Start of Block
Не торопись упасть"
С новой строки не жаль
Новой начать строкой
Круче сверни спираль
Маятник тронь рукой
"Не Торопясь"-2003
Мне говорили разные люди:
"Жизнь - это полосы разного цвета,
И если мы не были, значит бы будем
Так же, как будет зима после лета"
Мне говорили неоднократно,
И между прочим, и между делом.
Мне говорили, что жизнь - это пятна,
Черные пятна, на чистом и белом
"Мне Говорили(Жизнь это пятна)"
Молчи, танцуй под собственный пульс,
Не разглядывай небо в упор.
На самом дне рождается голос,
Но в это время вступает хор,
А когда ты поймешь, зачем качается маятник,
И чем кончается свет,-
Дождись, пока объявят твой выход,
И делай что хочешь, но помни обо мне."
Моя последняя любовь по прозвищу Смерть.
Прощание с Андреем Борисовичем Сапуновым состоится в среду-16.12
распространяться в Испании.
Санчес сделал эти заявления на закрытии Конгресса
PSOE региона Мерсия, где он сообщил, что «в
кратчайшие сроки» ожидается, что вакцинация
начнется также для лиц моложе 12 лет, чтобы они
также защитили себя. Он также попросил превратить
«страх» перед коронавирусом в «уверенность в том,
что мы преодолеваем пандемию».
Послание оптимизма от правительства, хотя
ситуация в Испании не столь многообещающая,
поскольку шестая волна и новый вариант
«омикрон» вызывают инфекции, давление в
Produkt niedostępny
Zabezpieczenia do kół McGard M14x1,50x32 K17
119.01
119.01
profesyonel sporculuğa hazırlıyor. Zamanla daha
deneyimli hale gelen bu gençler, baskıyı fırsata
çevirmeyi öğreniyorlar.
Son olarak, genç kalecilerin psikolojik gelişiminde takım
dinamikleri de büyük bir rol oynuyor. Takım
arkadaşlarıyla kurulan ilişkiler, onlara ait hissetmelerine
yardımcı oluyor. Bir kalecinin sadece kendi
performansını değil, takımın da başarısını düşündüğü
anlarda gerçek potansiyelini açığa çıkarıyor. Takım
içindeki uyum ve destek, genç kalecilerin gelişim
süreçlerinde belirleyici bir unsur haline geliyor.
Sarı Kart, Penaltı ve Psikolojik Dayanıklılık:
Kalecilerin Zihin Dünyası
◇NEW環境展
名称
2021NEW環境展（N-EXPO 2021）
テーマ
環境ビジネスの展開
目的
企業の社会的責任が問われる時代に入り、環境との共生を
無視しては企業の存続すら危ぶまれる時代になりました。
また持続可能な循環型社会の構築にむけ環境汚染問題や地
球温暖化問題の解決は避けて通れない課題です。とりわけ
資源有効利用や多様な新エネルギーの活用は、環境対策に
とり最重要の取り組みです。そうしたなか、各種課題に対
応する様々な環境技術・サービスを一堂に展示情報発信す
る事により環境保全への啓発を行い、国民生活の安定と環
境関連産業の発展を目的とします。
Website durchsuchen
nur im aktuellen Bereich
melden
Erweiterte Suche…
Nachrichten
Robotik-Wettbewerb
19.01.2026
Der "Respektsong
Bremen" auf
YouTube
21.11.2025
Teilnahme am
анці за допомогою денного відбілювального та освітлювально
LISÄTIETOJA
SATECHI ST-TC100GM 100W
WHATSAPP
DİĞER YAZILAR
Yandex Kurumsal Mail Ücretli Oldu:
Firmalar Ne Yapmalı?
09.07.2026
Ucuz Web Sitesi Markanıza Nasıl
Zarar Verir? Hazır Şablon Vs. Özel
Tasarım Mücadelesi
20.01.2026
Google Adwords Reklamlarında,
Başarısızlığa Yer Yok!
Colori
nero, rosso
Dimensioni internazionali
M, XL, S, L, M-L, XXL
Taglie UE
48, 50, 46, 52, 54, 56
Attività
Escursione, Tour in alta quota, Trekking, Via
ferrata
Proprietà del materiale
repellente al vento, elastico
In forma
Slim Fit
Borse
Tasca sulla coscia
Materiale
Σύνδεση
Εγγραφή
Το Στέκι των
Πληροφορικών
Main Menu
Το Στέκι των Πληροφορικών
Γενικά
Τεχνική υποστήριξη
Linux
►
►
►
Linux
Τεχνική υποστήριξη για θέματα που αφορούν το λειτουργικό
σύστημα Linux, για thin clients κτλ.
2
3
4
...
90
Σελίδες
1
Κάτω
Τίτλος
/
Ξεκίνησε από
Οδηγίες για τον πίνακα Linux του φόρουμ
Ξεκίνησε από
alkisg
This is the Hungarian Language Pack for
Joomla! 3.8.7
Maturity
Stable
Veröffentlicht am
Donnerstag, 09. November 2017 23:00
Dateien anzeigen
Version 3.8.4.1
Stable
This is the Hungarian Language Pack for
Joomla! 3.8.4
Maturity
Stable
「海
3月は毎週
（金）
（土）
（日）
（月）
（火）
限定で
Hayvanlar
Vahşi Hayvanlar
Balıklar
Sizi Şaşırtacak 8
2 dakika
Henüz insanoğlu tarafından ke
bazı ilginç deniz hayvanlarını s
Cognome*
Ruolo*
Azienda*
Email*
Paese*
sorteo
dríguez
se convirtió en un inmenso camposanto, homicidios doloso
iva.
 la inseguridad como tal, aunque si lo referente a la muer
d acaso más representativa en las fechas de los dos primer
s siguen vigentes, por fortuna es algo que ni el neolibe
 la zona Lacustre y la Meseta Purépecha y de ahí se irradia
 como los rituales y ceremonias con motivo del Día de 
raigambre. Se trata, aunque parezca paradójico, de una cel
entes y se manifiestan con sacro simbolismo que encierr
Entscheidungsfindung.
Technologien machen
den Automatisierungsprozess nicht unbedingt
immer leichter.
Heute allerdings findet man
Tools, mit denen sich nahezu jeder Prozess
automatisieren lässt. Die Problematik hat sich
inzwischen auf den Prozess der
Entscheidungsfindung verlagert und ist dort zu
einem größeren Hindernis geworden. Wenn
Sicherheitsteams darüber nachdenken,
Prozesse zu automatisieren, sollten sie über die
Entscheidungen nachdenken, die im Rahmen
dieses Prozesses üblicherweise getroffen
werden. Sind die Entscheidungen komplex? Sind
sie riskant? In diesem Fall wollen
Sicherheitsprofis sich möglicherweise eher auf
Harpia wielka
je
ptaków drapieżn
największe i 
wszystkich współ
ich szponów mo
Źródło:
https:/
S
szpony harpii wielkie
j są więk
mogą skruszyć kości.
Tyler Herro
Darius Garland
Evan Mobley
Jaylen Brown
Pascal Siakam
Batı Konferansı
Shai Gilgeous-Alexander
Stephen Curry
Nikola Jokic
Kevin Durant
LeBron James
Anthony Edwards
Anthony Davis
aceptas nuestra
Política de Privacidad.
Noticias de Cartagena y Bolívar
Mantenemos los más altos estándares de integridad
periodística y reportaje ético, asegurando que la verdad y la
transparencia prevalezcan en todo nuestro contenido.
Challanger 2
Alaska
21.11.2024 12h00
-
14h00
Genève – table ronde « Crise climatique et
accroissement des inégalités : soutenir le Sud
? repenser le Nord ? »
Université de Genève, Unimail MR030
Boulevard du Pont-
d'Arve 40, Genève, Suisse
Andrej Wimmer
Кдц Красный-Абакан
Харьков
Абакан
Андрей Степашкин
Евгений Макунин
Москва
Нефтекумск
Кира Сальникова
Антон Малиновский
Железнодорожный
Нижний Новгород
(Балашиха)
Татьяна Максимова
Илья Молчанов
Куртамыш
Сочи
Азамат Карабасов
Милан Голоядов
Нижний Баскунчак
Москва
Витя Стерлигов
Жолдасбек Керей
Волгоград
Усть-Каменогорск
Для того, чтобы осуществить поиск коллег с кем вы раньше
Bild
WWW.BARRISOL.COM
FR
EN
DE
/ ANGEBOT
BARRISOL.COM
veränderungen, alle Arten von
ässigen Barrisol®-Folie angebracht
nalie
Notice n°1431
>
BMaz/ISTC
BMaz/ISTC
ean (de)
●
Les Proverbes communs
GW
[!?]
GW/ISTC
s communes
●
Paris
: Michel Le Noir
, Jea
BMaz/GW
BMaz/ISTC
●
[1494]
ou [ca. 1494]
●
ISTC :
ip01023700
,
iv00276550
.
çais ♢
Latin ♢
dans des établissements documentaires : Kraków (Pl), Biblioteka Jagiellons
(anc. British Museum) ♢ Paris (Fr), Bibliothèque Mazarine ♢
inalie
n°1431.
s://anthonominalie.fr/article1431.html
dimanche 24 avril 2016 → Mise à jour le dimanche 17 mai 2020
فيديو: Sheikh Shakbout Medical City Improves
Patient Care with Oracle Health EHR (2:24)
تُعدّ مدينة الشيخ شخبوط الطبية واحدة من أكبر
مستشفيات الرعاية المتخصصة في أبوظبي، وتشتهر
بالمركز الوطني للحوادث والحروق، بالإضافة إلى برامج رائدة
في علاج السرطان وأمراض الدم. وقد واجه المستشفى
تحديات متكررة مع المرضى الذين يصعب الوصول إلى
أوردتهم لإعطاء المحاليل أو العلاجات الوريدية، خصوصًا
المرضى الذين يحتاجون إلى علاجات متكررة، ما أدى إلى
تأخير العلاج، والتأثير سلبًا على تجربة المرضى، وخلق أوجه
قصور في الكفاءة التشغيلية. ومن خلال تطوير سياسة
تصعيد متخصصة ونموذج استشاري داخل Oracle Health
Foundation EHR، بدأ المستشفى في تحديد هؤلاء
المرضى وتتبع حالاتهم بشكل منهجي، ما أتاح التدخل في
End of Block
## REQUIRED ACTION
Beginning at the first line of the records, retype exactly every line up to and including the one with "Son olarak, genç".

## SOLUTION BELOW
Не торопись упасть"
С новой строки не жаль
Новой начать строкой
Круче сверни спираль
Маятник тронь рукой
"Не Торопясь"-2003
Мне говорили разные люди:
"Жизнь - это полосы разного цвета,
И если мы не были, значит бы будем
Так же, как будет зима после лета"
Мне говорили неоднократно,
И между прочим, и между делом.
Мне говорили, что жизнь - это пятна,
Черные пятна, на чистом и белом
"Мне Говорили(Жизнь это пятна)"
Молчи, танцуй под собственный пульс,
Не разглядывай небо в упор.
На самом дне рождается голос,
Но в это время вступает хор,
А когда ты поймешь, зачем качается маятник,
И чем кончается свет,-
Дождись, пока объявят твой выход,
И делай что хочешь, но помни обо мне."
Моя последняя любовь по прозвищу Смерть.
Прощание с Андреем Борисовичем Сапуновым состоится в среду-16.12
распространяться в Испании.
Санчес сделал эти заявления на закрытии Конгресса
PSOE региона Мерсия, где он сообщил, что «в
кратчайшие сроки» ожидается, что вакцинация
начнется также для лиц моложе 12 лет, чтобы они
также защитили себя. Он также попросил превратить
«страх» перед коронавирусом в «уверенность в том,
что мы преодолеваем пандемию».
Послание оптимизма от правительства, хотя
ситуация в Испании не столь многообещающая,
поскольку шестая волна и новый вариант
«омикрон» вызывают инфекции, давление в
Produkt niedostępny
Zabezpieczenia do kół McGard M14x1,50x32 K17
119.01
119.01
profesyonel sporculuğa hazırlıyor. Zamanla daha
deneyimli hale gelen bu gençler, baskıyı fırsata
çevirmeyi öğreniyorlar.
Son olarak, genç kalecilerin psikolojik gelişiminde takım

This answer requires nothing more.